» What you should do
Find and copy the lines in the records beneath this task that contain the word "imballaggio".

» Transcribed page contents
---+---
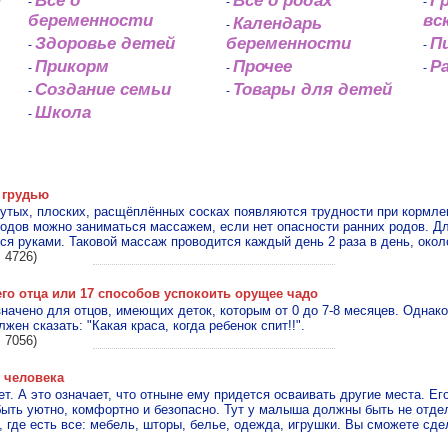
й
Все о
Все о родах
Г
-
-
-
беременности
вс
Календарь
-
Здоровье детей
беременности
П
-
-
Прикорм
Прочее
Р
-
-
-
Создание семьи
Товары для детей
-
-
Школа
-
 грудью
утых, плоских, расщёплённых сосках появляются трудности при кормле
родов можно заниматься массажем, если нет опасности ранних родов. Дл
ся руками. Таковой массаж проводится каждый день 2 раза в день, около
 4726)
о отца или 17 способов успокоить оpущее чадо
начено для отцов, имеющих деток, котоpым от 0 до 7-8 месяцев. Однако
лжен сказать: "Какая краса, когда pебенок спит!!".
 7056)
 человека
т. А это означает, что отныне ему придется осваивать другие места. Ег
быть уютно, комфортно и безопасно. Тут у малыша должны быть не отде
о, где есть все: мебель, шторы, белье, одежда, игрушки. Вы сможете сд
---+---
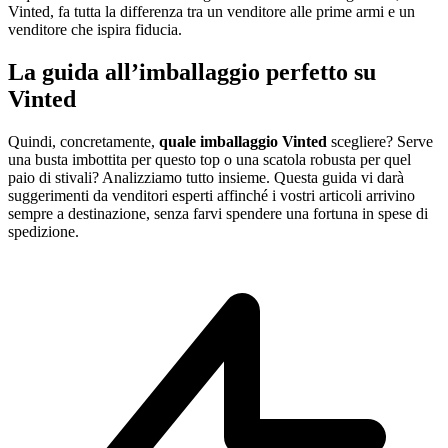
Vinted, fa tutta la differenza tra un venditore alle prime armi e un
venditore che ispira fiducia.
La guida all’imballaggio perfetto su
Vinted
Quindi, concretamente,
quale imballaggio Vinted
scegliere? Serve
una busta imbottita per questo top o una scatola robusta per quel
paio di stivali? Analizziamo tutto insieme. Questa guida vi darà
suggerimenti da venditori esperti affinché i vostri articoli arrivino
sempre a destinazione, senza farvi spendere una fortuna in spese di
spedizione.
---+---
» Solution to the problem
La guida all’imballaggio perfetto su
quale imballaggio Vinted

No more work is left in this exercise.